En conclusión, nuestro Congreso, que ha sido elegido con la misma legitimidad que con la que se eligió a Castillo y compañía, ha tomado una decisión política al aprobar la ley 31399, que no es inconstitucional porque no impide la votación de referéndum si se cumplen ciertas formalidades previas, respondiendo a la oferta subversiva y sin contenido real de una Asamblea Constituyente, que no estaría compuesta de una correcta representación que transmita el sentir de las culturas que alberga el PERU con mayúsculas, sino un circo armado por las mafias presentes que nos gobiernan, enquistadas en los gobiernos regionales y en los demás poderes del Estado. Ahora, el Poder Ejecutivo ha decidido plantear una demanda de inconstitucionalidad por la ley 31399 ante el Tribunal Constitucional por considerar que atenta contra la voluntad popular; solo cuando conozcamos su decisión, sabremos cuál ha sido la posición victoriosa y cuáles los intereses que se han impuesto.

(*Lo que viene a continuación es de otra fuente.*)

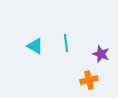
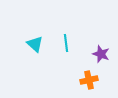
cyan triangle: moved 2 px up; rotated 12 degrees clockwise
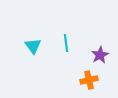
cyan triangle: moved 2 px left, 2 px down; rotated 12 degrees clockwise
purple star: moved 1 px left, 1 px down; rotated 24 degrees clockwise
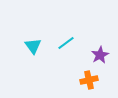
cyan line: rotated 60 degrees clockwise
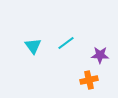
purple star: rotated 30 degrees clockwise
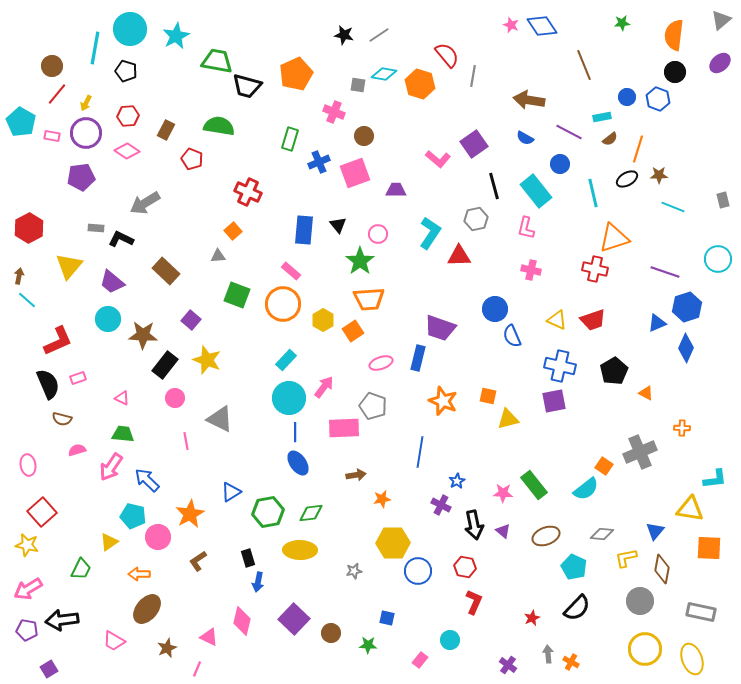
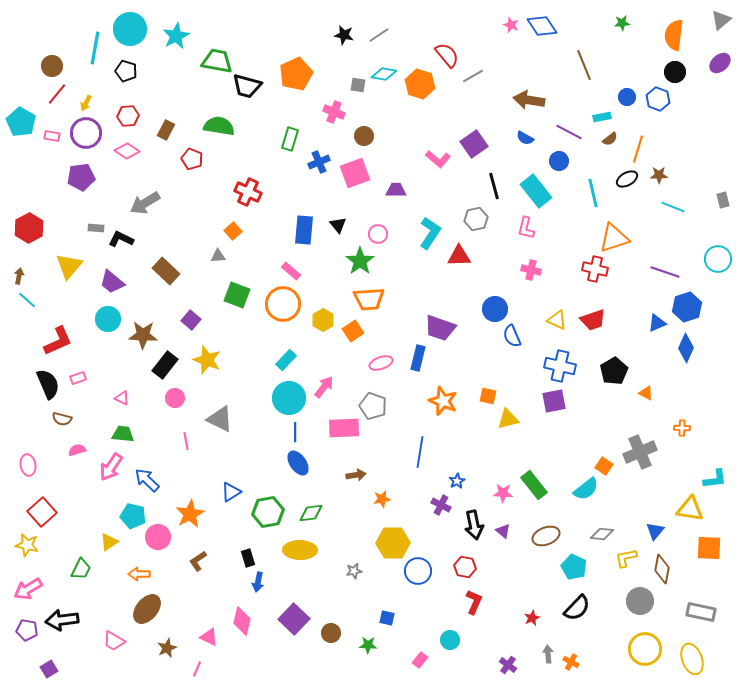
gray line at (473, 76): rotated 50 degrees clockwise
blue circle at (560, 164): moved 1 px left, 3 px up
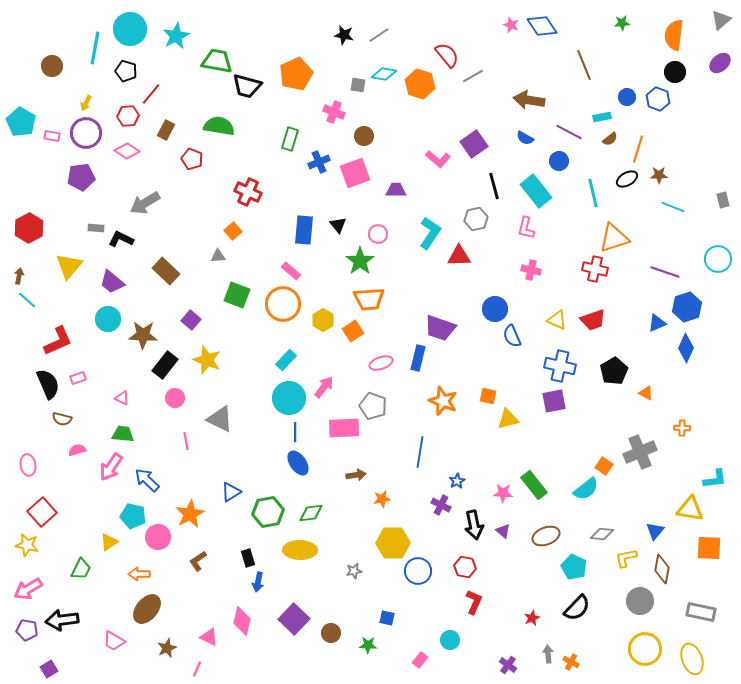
red line at (57, 94): moved 94 px right
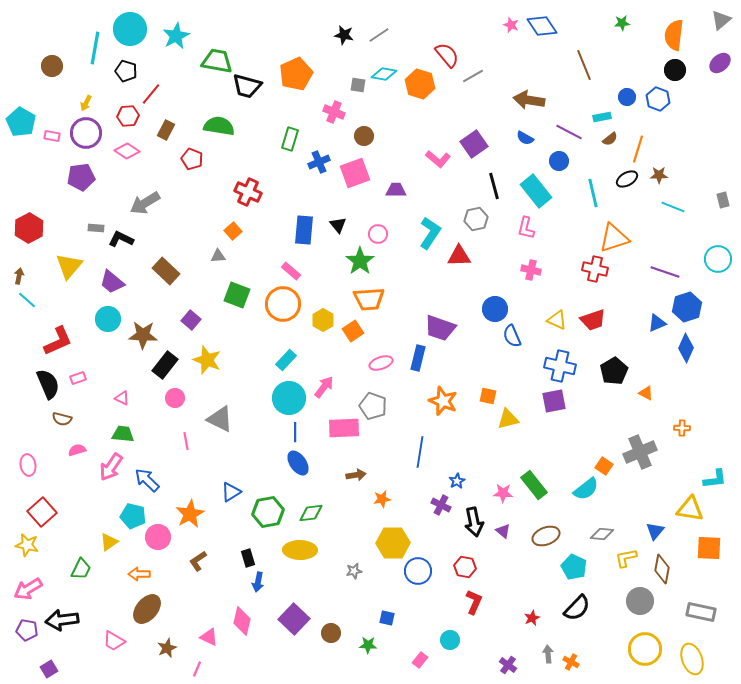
black circle at (675, 72): moved 2 px up
black arrow at (474, 525): moved 3 px up
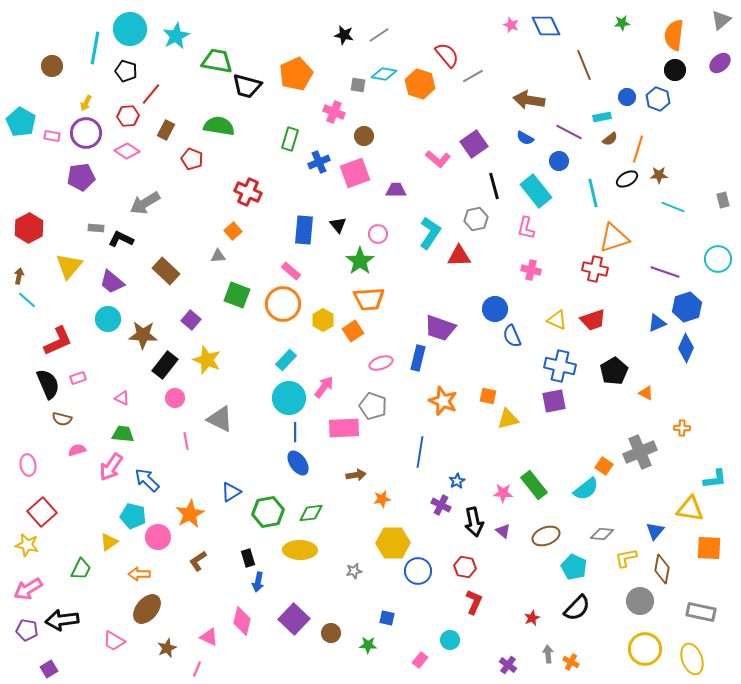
blue diamond at (542, 26): moved 4 px right; rotated 8 degrees clockwise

La crisis de nuestro Estado no es reciente, pero si no hay enmienda podríamos ir a su colapso, ya que hay una clara incapacidad para prevenir y resolver conflictos y para tomar decisiones audaces pero firmes en temas que ya es imposible desdeñar, como la reforma integral -en competencias y amplitud territorial- de la llamada descentralización. Los apetitos personales se han impuesto y parecen tener aceptación activa o pasiva. Así no habrá desarrollo posible. El debate actual es estéril. Es preciso acudir al Acuerdo Nacional. La legitimidad de origen se disuelve si hay incompetencia y corrupción. Como he señalado en ocasión anterior, es preciso efectuar reformas puntuales que nos ayuden a salir del estancamiento productivo y sin ideario convocante, es decir, debe tener un sentido que sea apreciado y apresado por las mayorías, y liderado con una voluntad que hasta ahora no encontramos.